Gellert
Hill
On the south side the last of the hills is the Gellért Hill.
The beautiful location of Budapest is largely due to a 140
metre high dolomite rock which descends steeply into the riverbed.
The underground part of this rock is 1,000 metres under the
surface at Városliget.
In area, together with its northern slope, the Tabán, it is
almost 60 hectares.
Owing to its exceptional situation, it offers a peerless
panorama of the entire city.
Up to the end of the nineteenth century this was the limit
of the town of Buda, and the hill served as an outpost and fortress of Buda
Castle.
The plateau is still not fully built over: only on the
southern and western slopes can we find villas.
The top can be reached on foot in a good quarter of an hour
from the Buda end of either Elizabeth or Liberty Bridge.
Tabán
In the little district of Tabán, which lies at the northern
foot of Gellért Hill and consist of only.
A few streets, the beautiful eighteenth-century
Baroque St.
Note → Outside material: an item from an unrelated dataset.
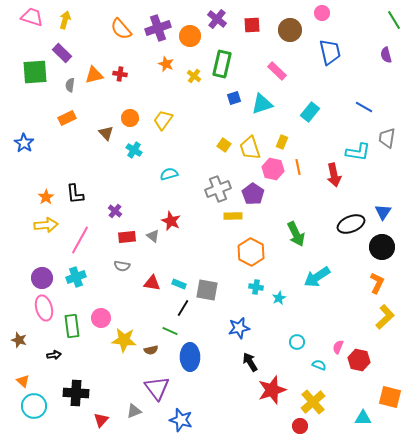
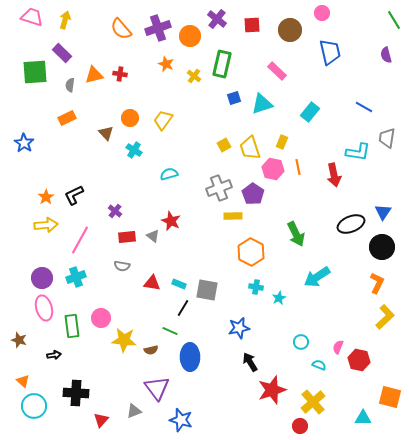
yellow square at (224, 145): rotated 24 degrees clockwise
gray cross at (218, 189): moved 1 px right, 1 px up
black L-shape at (75, 194): moved 1 px left, 1 px down; rotated 70 degrees clockwise
cyan circle at (297, 342): moved 4 px right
Catherine Church and the fifteenth-century Rác baths are the most
out-standing monuments.
At the Buda end of the Elizabeth Bridge the domed building
of the Rudas Baths dating from Turkish times is worth attention.
From the Middle Ages up to the 1930s this was a densely
populated district with hundreds of small houses.
A large park has taken the place of the houses which were
pulled down.

The Citadel
The Citadel, the fortress on top of the hill, was built
between 1850 and 1854 by the despotic Habsburg authorities to control the
city after the suppression of the Hungarian War of Independence.
In 1897 the Austrian troops left the fortress, and in 1899
the city of Budapest, which bought it, had the walls symbolically demolished
- as can still be seen next to the main gate - but then it was again used to
house Hungarian soldiers.
During the 1944-45 siege it was from the Citadel, that the encircled German troops kept the city under gunfire
until their final surrender.
Today the Citadel serves as a look-out terrace and has a
restaurant.

The
Liberation Monument
The
Liberation Monument was erected in 1947 to commemorate the liberation of the
country and in honour of the soldiers of the liberating Soviet Army.
The female figure holding the palm of victory together with
the pedestal is 40 metres high, can
be seen from all parts of the city.

St Gellért
Monument
Walking down from Gellért
Hill towards Elizabeth Bridge, we come to the statue of Bishop St. Gerard
(Gellért) standing on the hillside.
It was at this spot that the Venetian missionary died a
martyr's death early in the eleventh century.
St Gellért, the Bishop of Csanád, was pushed from the top of the
hill by pagan Hungarians rebelling against Christianity, nailed into a
barrel, as the legend goes (or, as most historians say, on a wheelbarrow) in
1046.

Hotel
Gellért and Gellért Baths
The Gellért Hotel looks like a huge white gem, which, unlike
other buildings which get black with time, becomes whiter and whiter.
The hotel, together with the baths, was built by the city as
part of a conscious policy to make Budapest into a city of baths.
Hotel guests have a separate lift at their disposal to come
down to the baths.

Liberty
Bridge - Szabadság híd
Linking Gellért tér (Buda) and Fôvám tér (Pest).
The third permanent bridge (originally Franz Joseph Bridge)
was opened on the occasion of the Millennium celebrations in 1896.
On top of each pillar, standing on a golden ball, is a
"Turul bird", the mythical bird of the Hungarians, stretching its wings,
preparing to take off.
Some would-be suicides still climb up here - most of them
are rescued by the fire brigade.

Deer House -
Szarvas-ház
This triangular café was built at the beginning of the 18th
century in late-Rococo style.
It houses the Aranyszarvas Restaurant, famous for its game
dishes.
Szarvas-ház and the yellow building opposite have preserved the atmosphere
of the old district of Tabán.

The Statue
of Queen Elizabeth
The whole nation mourned the death of Elizabeth, wife of
Franz Joseph, when she was assassinated in 1898.
She was a great friend of Hungarians and even spoke our
language
The people waited for forty years until it was set up again
in 1986.

Elizabeth
Bridge
The predecessor of the present bridge was called so in
honour of Queen Elizabeth.
The old bridge reflecting the late eclectic centre of Pest
was demolished by the Germans in January 1945.
The damage was more serious than that to the other bridges
and reconstruction would have cost too much.
The new bridge imitates the arch of the old one, which is
perhaps why the people of Budapest like it so much.
The opening of the bridge was on the afternoon of 21st
November 1964 and turned into an impromptu festival despite the drizzle.
The new Erzsébet híd has virtually become the symbol of the
capital, the first modern yet beautiful attraction of the city.